If you inspect the Vault, you’ll see a basket of **Pendle PT positions**, **Morpho fixed‑rate margin**, and baseline liquid yield assets.

***

### Portfolio building blocks

#### 1. **PT‑nHYPE: Fixed‑yield basis trade**

* **What it holds:** Pendle **PTs** for **nHYPE**
* **The strategy (high level):** execute a delta‑neutral basis position (**Long spot HYPE / Short HYPE‑Perp**), mint **nHYPE**, then split on Pendle into **PT‑nHYPE + YT‑nHYPE**
* **The institutional edge:** the Vault can sell **YT‑nHYPE** to participants who want the variable yield/points stream, while holding **PT‑nHYPE** to maturity to lock a fixed‑rate principal redemption profile

#### 2. **Morpho fixed‑rate margin: locked cost of capital**

* **What it holds:** fixed‑rate borrowing positions via **Morpho**
* **Why it matters:** variable borrow rates (e.g., utilization spikes) are how profitable basis trades get squeezed
* **The institutional edge:** by funding margin at a **fixed rate**, the Vault stabilizes its cost of capital—so strategy returns aren’t silently eaten by borrow‑rate volatility

> Pendle PTs lock the **asset yield** side.\
> Morpho fixed‑rate borrowing locks the **liability** side.\
> That pairing is the core NIM mechanism.

#### 3. **PT‑nLP: Fixed‑rate market making via ABM**

* **What it holds:** Pendle **PTs** for **nLP** (Nunchi Liquidity Provider)
* **The strategy (high level):** allocate stables to fund the **Agentic Binned‑liquidity Manager (ABM)**, then split nLP on Pendle into **PT‑nLP + YT‑nLP**
* **The institutional edge:** market‑making revenue can vary day‑to‑day with volume/volatility; selling **YT‑nLP** transfers that variable upside to speculators, while holding **PT‑nLP** targets a more predictable, fixed‑rate return profile for House LPs

#### 4. **Baseline yield assets: liquidity + floor**

* **What it holds:** liquid, high‑quality stable yield positions (e.g., **sDAI** and similar receipt tokens)
* **Why it holds them:** maintain withdrawal buffers and earn a “floor” yield on capital not currently allocated to PT structures

***

### Why this is institutional‑grade

The House Vault is built around a simple principle: **don’t promise stability while holding unhedged variable rates**.

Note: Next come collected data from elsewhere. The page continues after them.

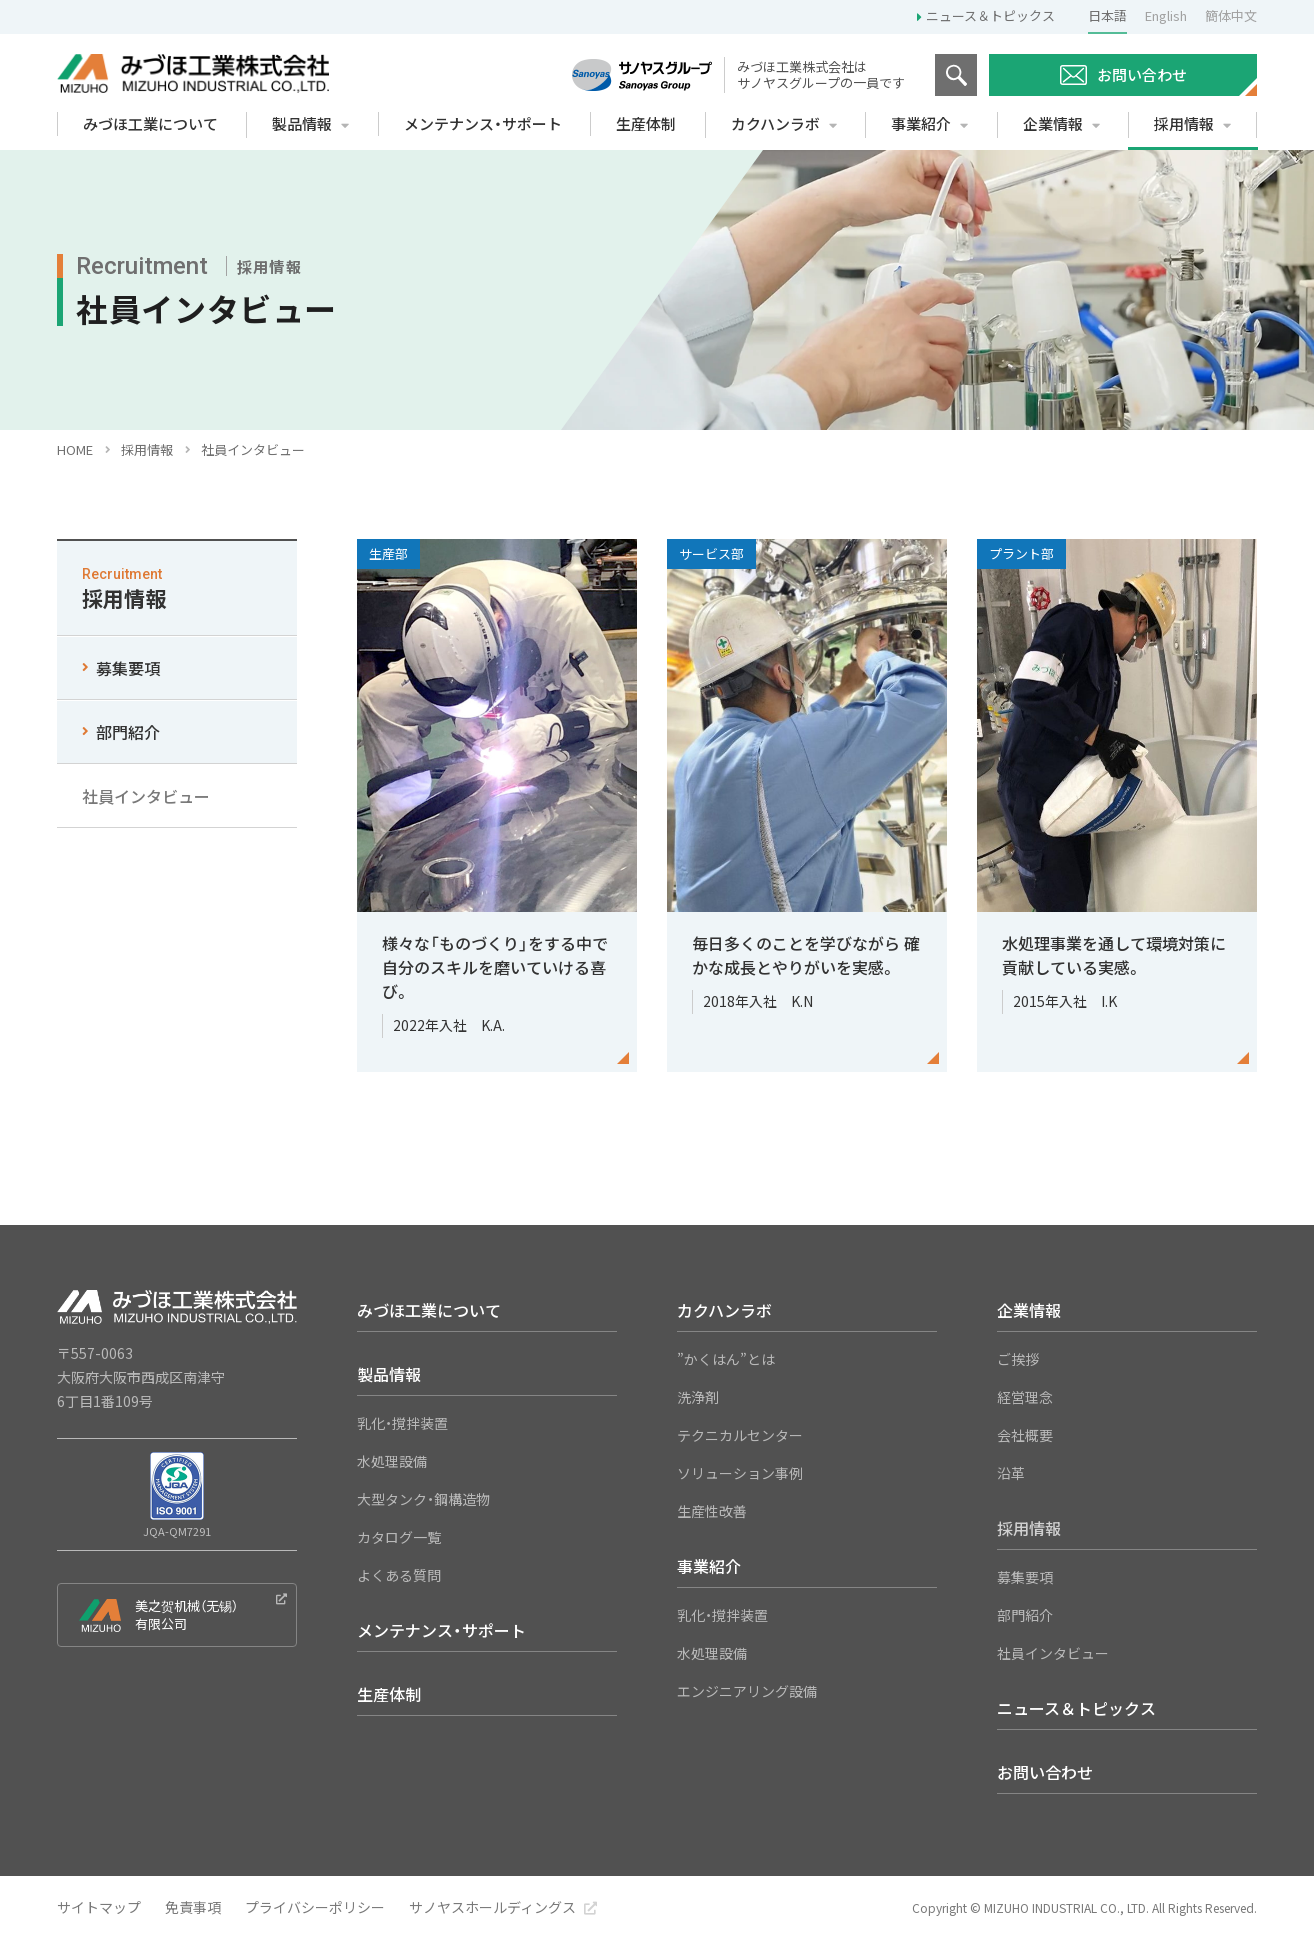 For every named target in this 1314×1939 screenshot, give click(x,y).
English (1166, 15)
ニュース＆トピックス (990, 15)
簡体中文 (1231, 15) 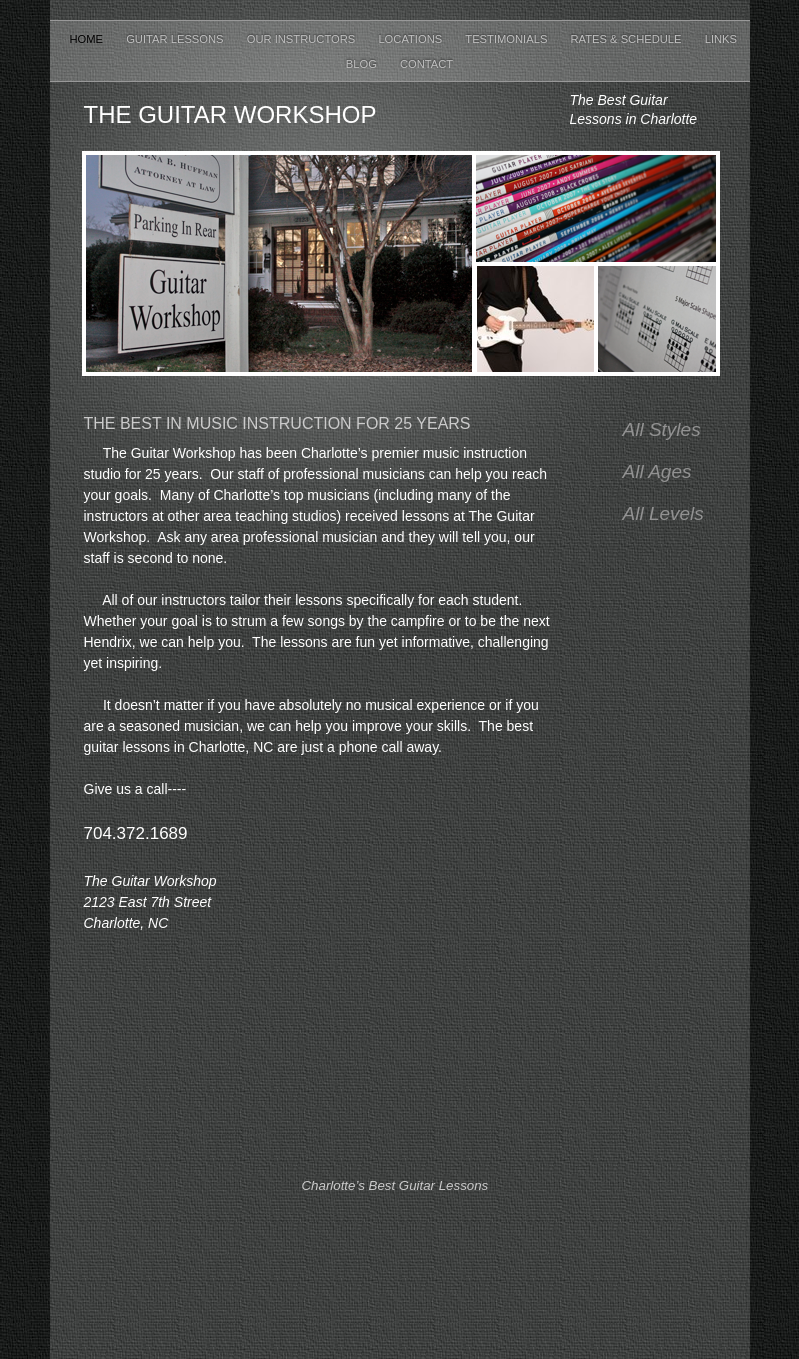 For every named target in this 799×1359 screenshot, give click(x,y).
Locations (411, 39)
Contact (426, 64)
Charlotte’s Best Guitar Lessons (395, 1185)
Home (88, 39)
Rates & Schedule (627, 39)
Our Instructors (303, 39)
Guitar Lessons (176, 39)
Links (721, 39)
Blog (363, 64)
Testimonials (507, 39)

By pairing **PT‑locked revenue** with **fixed‑rate margin**, the Vault is designed to:

* reduce “squeeze risk” from borrow spikes
* reduce day‑to‑day variance from variable yield streams
* separate market roles cleanly: **Players** buy volatility (YTs), **House LPs** hold fixed‑rate exposure (PTs)

***

### Risk notes

This design reduces variance—it does not eliminate risk. Users should understand smart contract risk, peg risk on stable collateral, basis/hedge risk, market discontinuities, integration dependencies (Pendle/Morpho), and liquidity conditions.